Work task. Below are records; work out how many of their lines hold the string "EVEQUE" and give that number alone.

Input.
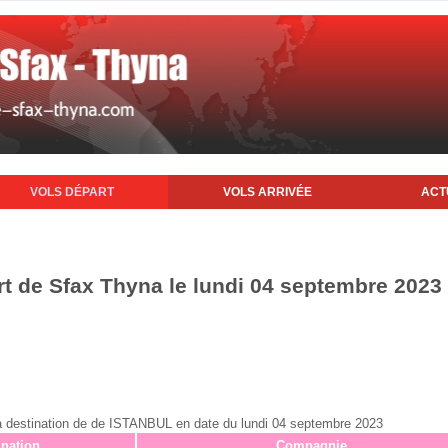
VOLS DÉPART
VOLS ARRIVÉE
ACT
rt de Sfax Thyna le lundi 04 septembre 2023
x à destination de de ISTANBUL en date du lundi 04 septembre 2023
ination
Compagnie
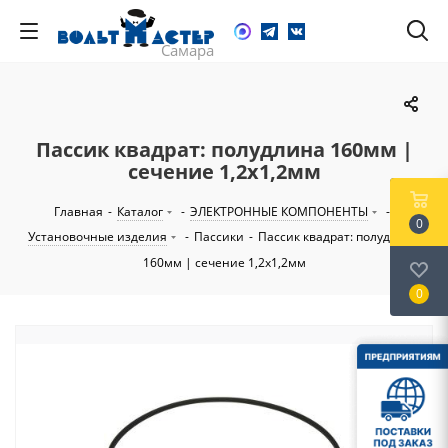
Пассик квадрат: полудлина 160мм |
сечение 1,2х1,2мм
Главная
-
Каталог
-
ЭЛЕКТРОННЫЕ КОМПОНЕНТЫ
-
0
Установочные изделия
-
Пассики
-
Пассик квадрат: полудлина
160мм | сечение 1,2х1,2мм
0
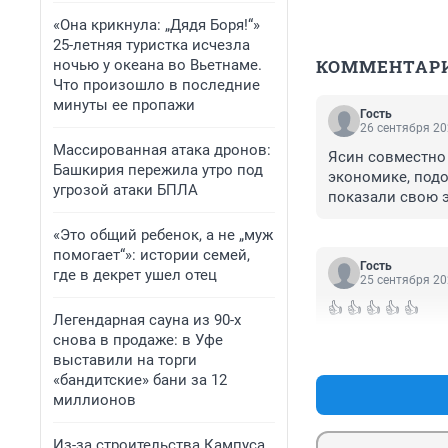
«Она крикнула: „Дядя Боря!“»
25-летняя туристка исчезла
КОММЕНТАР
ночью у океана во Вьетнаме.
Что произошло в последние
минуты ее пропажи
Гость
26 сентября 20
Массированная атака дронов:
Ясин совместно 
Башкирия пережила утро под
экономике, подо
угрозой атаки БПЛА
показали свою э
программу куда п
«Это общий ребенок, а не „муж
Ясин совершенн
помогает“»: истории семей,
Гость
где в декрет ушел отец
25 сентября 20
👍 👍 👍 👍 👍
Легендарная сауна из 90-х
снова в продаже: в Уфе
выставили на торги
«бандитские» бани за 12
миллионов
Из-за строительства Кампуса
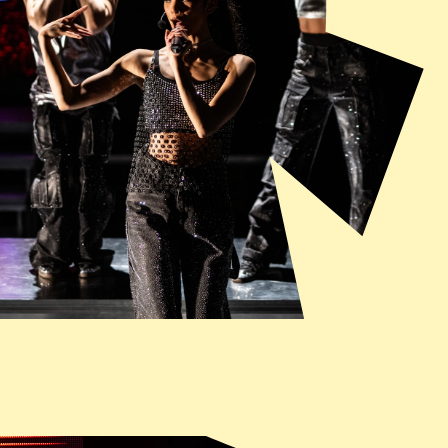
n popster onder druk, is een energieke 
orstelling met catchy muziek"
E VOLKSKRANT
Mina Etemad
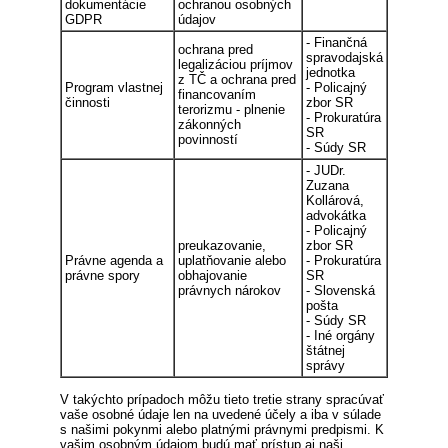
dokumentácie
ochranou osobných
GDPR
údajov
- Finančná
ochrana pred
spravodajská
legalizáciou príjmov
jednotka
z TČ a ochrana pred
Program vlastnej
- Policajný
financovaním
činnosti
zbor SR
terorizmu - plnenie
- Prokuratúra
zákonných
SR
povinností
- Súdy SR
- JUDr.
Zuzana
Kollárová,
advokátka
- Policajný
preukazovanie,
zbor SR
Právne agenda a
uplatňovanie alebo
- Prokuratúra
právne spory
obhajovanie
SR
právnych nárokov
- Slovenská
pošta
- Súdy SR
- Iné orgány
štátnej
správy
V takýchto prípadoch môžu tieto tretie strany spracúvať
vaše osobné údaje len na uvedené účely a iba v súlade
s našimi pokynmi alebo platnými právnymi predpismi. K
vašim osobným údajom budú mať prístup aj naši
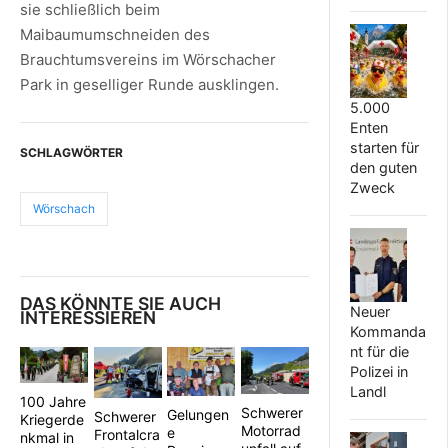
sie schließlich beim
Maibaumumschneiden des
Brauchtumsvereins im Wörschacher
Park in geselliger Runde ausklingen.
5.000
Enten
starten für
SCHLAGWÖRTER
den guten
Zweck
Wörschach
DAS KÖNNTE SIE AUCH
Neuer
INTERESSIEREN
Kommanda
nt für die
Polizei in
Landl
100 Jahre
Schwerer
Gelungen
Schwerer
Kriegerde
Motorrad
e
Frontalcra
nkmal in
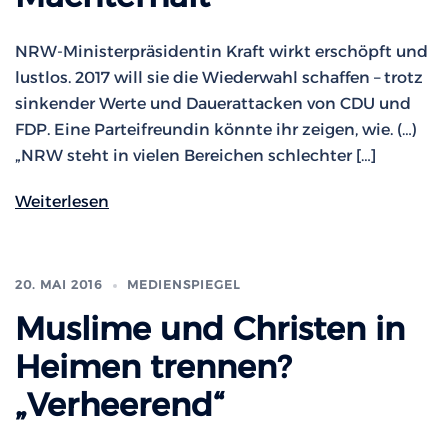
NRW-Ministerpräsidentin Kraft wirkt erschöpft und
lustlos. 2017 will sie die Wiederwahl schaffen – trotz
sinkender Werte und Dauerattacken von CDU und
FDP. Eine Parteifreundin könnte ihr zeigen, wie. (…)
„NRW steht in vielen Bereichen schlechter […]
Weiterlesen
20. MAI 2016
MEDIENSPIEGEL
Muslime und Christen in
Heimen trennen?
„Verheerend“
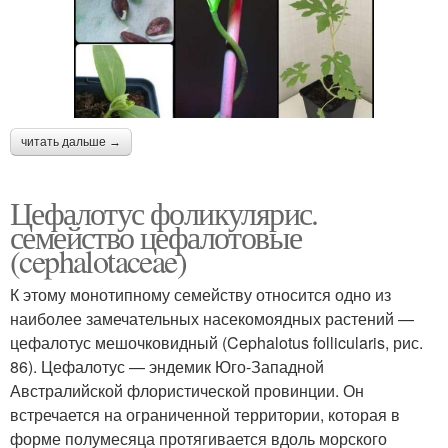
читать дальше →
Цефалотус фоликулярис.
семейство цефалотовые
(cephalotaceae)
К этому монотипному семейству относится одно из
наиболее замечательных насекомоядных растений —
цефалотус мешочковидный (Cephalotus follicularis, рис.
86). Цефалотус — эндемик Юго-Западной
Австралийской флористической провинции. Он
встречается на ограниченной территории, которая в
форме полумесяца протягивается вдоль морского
...
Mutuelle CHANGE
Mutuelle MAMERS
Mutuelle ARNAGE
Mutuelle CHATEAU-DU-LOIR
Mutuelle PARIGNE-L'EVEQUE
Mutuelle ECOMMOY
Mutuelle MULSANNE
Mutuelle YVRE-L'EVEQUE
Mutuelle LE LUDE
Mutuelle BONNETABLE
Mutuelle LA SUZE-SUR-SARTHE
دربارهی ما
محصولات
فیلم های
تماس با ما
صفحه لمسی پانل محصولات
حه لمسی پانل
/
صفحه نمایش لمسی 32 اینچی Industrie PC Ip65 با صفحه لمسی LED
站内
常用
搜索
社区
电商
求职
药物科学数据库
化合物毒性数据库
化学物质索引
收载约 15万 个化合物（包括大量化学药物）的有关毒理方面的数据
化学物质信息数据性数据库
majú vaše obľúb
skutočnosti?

Task solution. 2